Great. Other than Congress, that’s exactly the institution I want meddling in journalism.
Fortunately, Sen. John Cornyn gave a speech via satellite a few minutes later in which he expressed skepticism about a national shield law and instead offered two alternatives that would benefit the future of journalism as much as the shield law would harm it. First of all, Congress needs to pass a bill to exempt bloggers from the McCain-Feingold campaign-finance legislation. Such a bill has been languishing in the House, but the blogopshere isn’t likely to let it sit for long. Second, Congress needs to continue on the path of Freedom of Information Act reform that Cornyn has outlined. These reforms, which would make it easier and faster for journalists, bloggers, and everycitizen to get access to government information, would do much more for the public’s right to know than a national shield law.

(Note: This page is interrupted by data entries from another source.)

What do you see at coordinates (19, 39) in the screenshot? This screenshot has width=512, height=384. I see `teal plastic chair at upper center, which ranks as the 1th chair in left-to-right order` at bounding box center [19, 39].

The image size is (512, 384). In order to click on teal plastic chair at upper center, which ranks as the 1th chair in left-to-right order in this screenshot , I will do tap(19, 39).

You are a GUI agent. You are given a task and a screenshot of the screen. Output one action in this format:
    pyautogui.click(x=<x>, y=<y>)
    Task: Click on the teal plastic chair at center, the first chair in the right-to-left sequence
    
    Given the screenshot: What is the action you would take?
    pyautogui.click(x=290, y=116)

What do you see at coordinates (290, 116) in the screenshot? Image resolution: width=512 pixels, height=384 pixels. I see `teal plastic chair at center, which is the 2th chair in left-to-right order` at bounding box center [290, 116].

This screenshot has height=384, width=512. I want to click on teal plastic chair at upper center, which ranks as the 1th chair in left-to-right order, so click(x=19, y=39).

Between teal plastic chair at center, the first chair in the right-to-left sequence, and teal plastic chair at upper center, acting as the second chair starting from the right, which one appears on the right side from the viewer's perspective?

Advocates of the national shield law say it would enhance the freedom of the press. But the Plame affair has shown that when the source becomes the story, reporter-source confidentiality actually stands between the public and the truth. In addition, there are two reforms–an exemption from McCain-Feingold for bloggers and Freedom of Information Act reform–that would do much more to protect the First Amendment, yet have failed to garner the same attention as the national shield law. The reasons for this should be obvious: The two reforms empower bloggers and citizen journalists. The national shield law empowers the mainstream press, which has used its bigger megaphone to campaign for it. But when these national papers and big-name journalists urge you to support a national shield law, don’t think of Judith Miller. Think of Joseph Wilson, and ask yourself if that’s the kind of “journalism” you’d like to see protected.
–Stephen Spruiell reports on the media for National Review Online’s new media blog.